Fourteen-year-old Mina is a champion. Every day, she overcomes obstacles to pursue her lifelong goal of becoming a world-class gymnast. At the World Champions Centre in Spring, Texas, where she trains, she endures long hours, grueling workouts and out-of-town meets that take her away from friends and family. But recently, despite her hard work and fierce determination to be the best, Mina almost met her match.
Mina was born with a venous malformation on her right cheek. A type of vascular anomaly, a venous malformation is a large, deforming purplish lesion that can form anywhere on the body, made up of a collection of abnormally formed veins that are filled with blood, but serve no purpose to the body. They can cause the area – in Mina’s case, her cheek – to enlarge and can be very painful. Unlike some other vascular anomalies, venous malformations do not go away as a child ages; they grow with the child.
Mina began gymnastics when she was 2. Since age three, she has undergone 12 surgeries and several nonsurgical treatments on her cheek. Her mother, Michiyo, explains, “Mina’s condition doesn’t restrict her from doing normal activities; however, as she grows, the mass grows as well. If we were to leave her condition untreated, she would have a massive, enlarged cheek, constant infection inside her cheek, pressure pain and potential breathing problems. Therefore, whenever the mass grew and showed symptoms, Mina needed medical treatment.”
Michiyo adds, “Since we are a military family, we couldn’t choose locations to live where there were doctors who could treat her condition. Every time we were relocated, we had to travel to receive her medical treatment. Before we moved to Houston, we were in Hawaii, where there was no doctor who could treat a venous malformation. So, we began looking for a place where she could do both, train and be treated.”

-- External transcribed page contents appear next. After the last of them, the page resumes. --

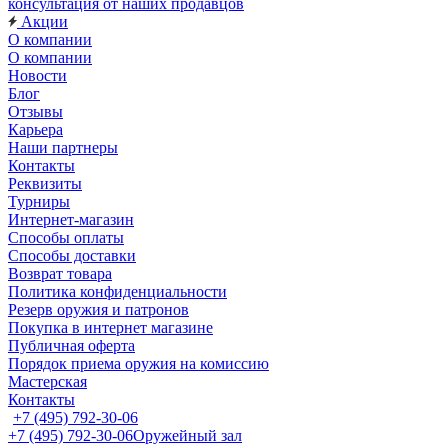
консультация от наших продавцов
Акции
О компании
О компании
Новости
Блог
Отзывы
Карьера
Наши партнеры
Контакты
Реквизиты
Турниры
Интернет-магазин
Способы оплаты
Способы доставки
Возврат товара
Политика конфиденциальности
Резерв оружия и патронов
Покупка в интернет магазине
Публичная оферта
Порядок приема оружия на комиссию
Мастерская
Контакты
+7 (495) 792-30-06
+7 (495) 792-30-06
Оружейный зал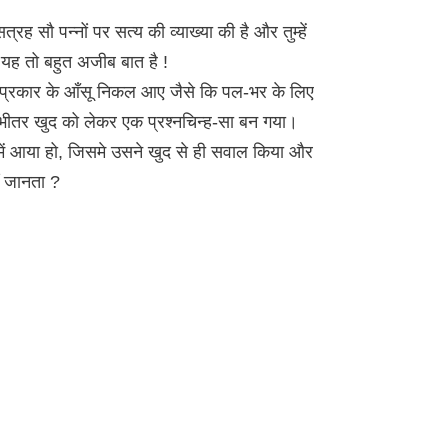
 सत्रह सौ पन्नों पर सत्य की व्याख्या की है और तुम्हें
यह तो बहुत अजीब बात है !
 प्रकार के आँसू निकल आए जैसे कि पल-भर के लिए
 भीतर खुद को लेकर एक प्रश्नचिन्ह-सा बन गया।
में आया हो, जिसमे उसने खुद से ही सवाल किया और
ीं जानता ?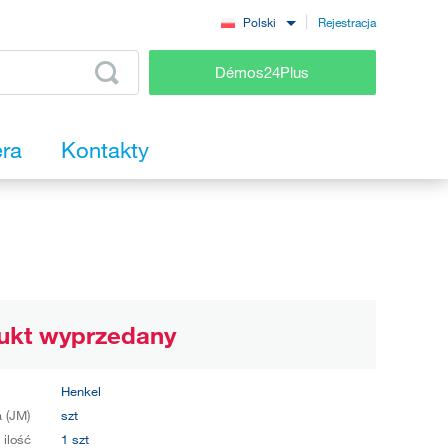
Rejestracja
Polski
Démos24Plus
era
Kontakty
ukt wyprzedany
Henkel
 (JM)
szt
 ilość
1 szt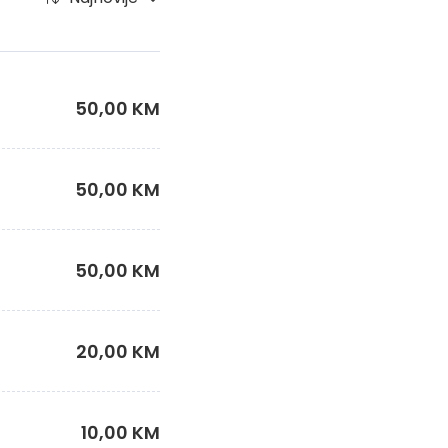
50,00 KM
50,00 KM
50,00 KM
20,00 KM
10,00 KM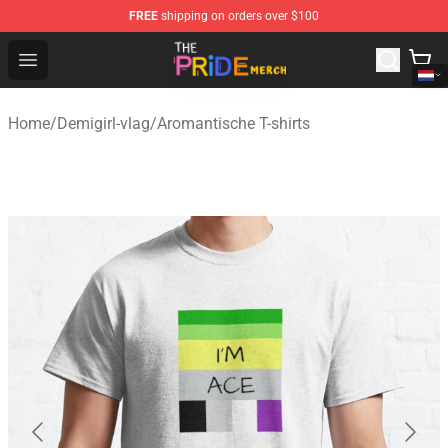
FREE
shipping on orders over $100
The Pride Shop - Official The Pride Merchandise Store
Open menu
Home
/
Demigirl-vlag
/
Aromantische T-shirts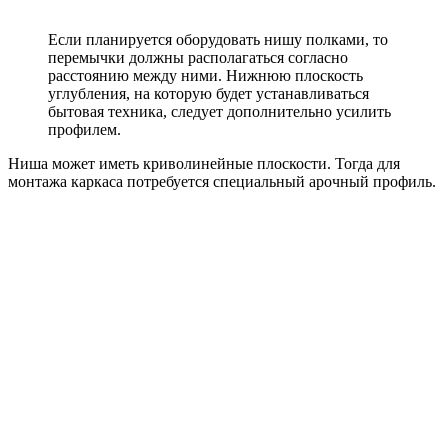
Если планируется оборудовать нишу полками, то
перемычки должны располагаться согласно
расстоянию между ними. Нижнюю плоскость
углубления, на которую будет устанавливаться
бытовая техника, следует дополнительно усилить
профилем.
Ниша может иметь криволинейные плоскости. Тогда для
монтажа каркаса потребуется специальный арочный профиль.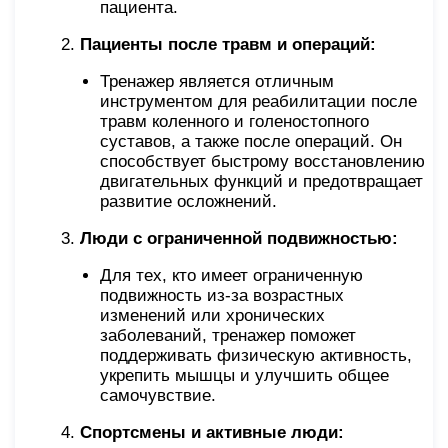
пациента.
Пациенты после травм и операций:
Тренажер является отличным
инструментом для реабилитации после
травм коленного и голеностопного
суставов, а также после операций. Он
способствует быстрому восстановлению
двигательных функций и предотвращает
развитие осложнений.
Люди с ограниченной подвижностью:
Для тех, кто имеет ограниченную
подвижность из-за возрастных
изменений или хронических
заболеваний, тренажер поможет
поддерживать физическую активность,
укрепить мышцы и улучшить общее
самочувствие.
Спортсмены и активные люди: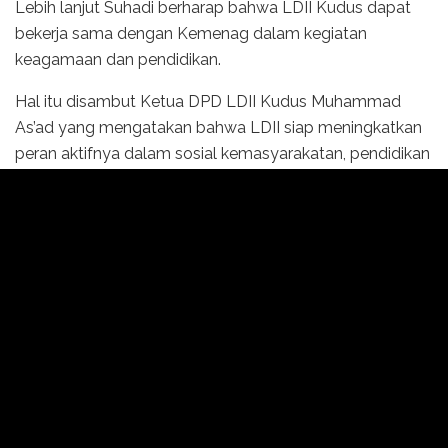
Lebih lanjut Suhadi berharap bahwa LDII Kudus dapat
bekerja sama dengan Kemenag dalam kegiatan
keagamaan dan pendidikan.
Hal itu disambut Ketua DPD LDII Kudus Muhammad
As’ad yang mengatakan bahwa LDII siap meningkatkan
peran aktifnya dalam sosial kemasyarakatan, pendidikan
dan keagamaan. “LDII siap bekerja sama dan bersinergi
dengan pemerintah dan berbagai unsur masyarakat
dalam mewujudkan Masyarakat Kudus Sejahtera,
Harmoni dan Taqwa (Sehat),” tegas As’ad.
Dalam kesempatan berbeda, pengurus LDII Kab.Kudus
juga bersilaturahim dengan Ketua MUI Kudus KH.
Ahmad Hamdani. Pada kesempatan itu KH.Ahmad
Hamdani berharap bahwa LDII Kudus dapat menjadi
contoh bagi masyarakat dalam menjalankan kegiatan
keagamaan dengan baik.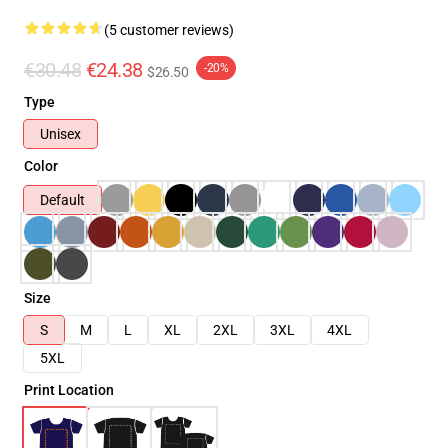
(5 customer reviews)
€30.48
€24.38
-20%
$26.50
Type
Unisex
Color
Default
Size
S
M
L
XL
2XL
3XL
4XL
5XL
Print Location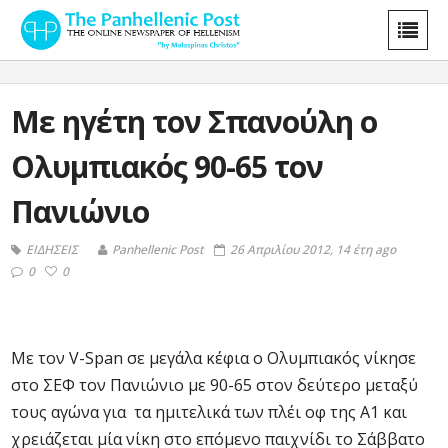
Με ηγέτη τον Σπανούλη ο
Ολυμπιακός 90-65 τον
Πανιώνιο
ΕΙΔΗΣΕΙΣ
Panhellenic Post
26 Απριλίου 2012, 14 έτη ago
0
0
Με τον V-Span σε μεγάλα κέφια ο Ολυμπιακός νίκησε
στο ΣΕΦ τον Πανιώνιο με 90-65 στον δεύτερο μεταξύ
τους αγώνα για τα ημιτελικά των πλέι οφ της Α1 και
χρειάζεται μία νίκη στο επόμενο παιχνίδι το Σάββατο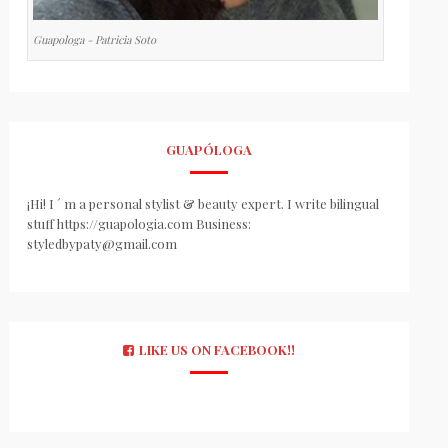
Guapologa - Patricia Soto
GUAPÓLOGA
¡Hi! I ´ m a personal stylist & beauty expert. I write bilingual
stuff https://guapologia.com Business:
styledbypaty@gmail.com
LIKE US ON FACEBOOK!!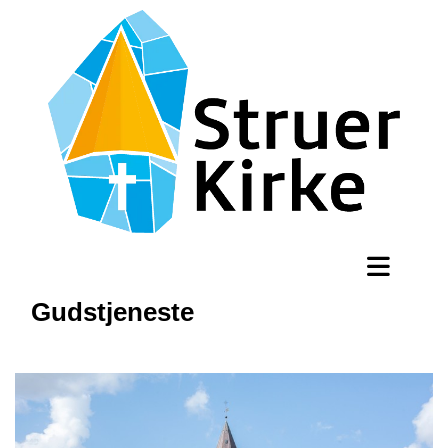
Gudstjeneste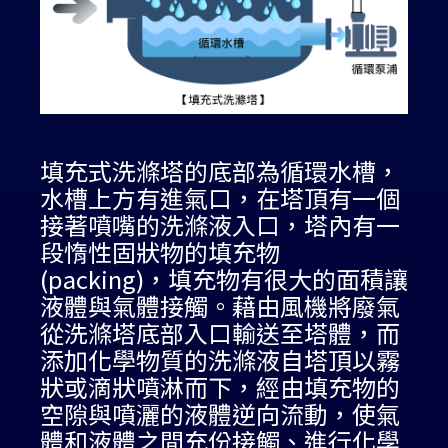
填充式洗滌塔的底部為循環水槽，
水槽上方有進氣口，在塔頂有一個
接著噴嘴的洗滌液入口，塔內有一
段惰性固狀物的填充物
(packing)，填充物有很大的面積讓
液體與氣體接觸。藉由風機將廢氣
從洗滌塔底部入口輸送至塔體，而
添加化學物質的洗滌液自塔頂以霧
狀或滴狀噴淋而下，經由填充物的
空隙與噴灑的液體逆向流動，使氣
體和液體之間充份接觸、進行化學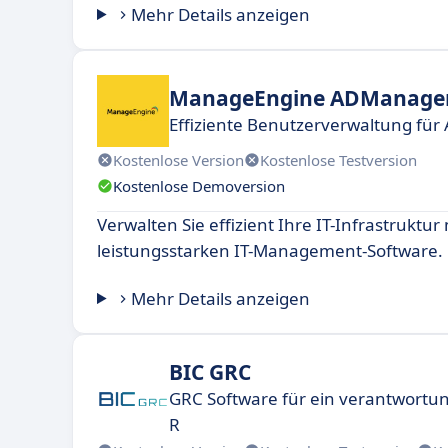
Mehr Details anzeigen
ManageEngine ADManager
Effiziente Benutzerverwaltung für 
Kostenlose Version
Kostenlose Testversion
Kostenlose Demoversion
Verwalten Sie effizient Ihre IT-Infrastruktur 
leistungsstarken IT-Management-Software.
Mehr Details anzeigen
BIC GRC
GRC Software für ein verantwortu
R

About a year after moving to Houston, Mina’s cheek began interfering with her training, causing her pain, especially when she performed handstands. “In between me and my teammate’s turns,” Mina says, “I would have to ice, and then take my turn to practice.” Michiyo’s research to find the best care for Mina led them to affiliated pediatric plastic surgeon Matthew R. Greives, MD, pediatric plastic surgeon at McGovern Medical School at UTHealth, affiliated with Children’s Memorial Hermann Hospital, and medical director of the interdisciplinary vascular anomalies team at UTHealth.
Dr. Greives explains that Mina’s treatment protocol was based on her specific situation. “While for some 12-year-olds with this type of lesion we might not recommend surgery, in Mina’s case, based on her high level of activity, and the fact that her lesion would fill up with blood when she trained, causing her severe pain, we recommended Mina undergo a sclerotherapy treatment, a minimally invasive treatment aimed to shrink the affected vessels.”
In May 2017, Rodrick Zvavanjanja, MD, FRCR, an interventional radiologist affiliated with Children’s Memorial Hermann Hospital and on the faculty at the McGovern Medical School, performed the procedure. “In sclerotherapy for this type of lesion, an agent is injected into the vessels in the lesion, to make them shrink,” explains Dr. Zvavanjanja. “The agent irritates the walls of the vessels, causing them to form scar tissue, then to collapse. Sclerotherapy is a minimally invasive surgery that can be performed as an outpatient procedure. Patients typically recover quickly, with little downtime.”
Mina’s cheek was swollen right after treatment, but once the swelling was gone, she was pain free, and her malformation was barely noticeable. She is now back to her regular training routine and is currently a level 10 gymnast, the highest level in the USA Gymnastics Junior Olympics Program.
Dr. Zvavanjanja adds, “The key to successful outcomes lies in appropriate patient selection and a strong team effort, which is best achieved by a multidisciplinary team with specialist interest in these unique conditions.”
Drs. Greives and Zvavanjanja are part of a larger, interdisciplinary Vascular Anomalies team that also includes nurses, nurse practitioners and specialists in pediatric dermatology, general pediatrics, general surgery, vascular surgery, neurosurgery, otolaryngology, pathology, imaging and genetics research.
Dr. Greives says, “Although venous anomalies are fairly rare, we see them quite often. We are able to provide personalized treatment to these kids.”
Mina and her family hope that through sharing Mina’s story, others with vascular anomalies will seek treatment. “We found Children’s Memorial Hermann Hospital” says Michiyo, “and we know we made the right choice.”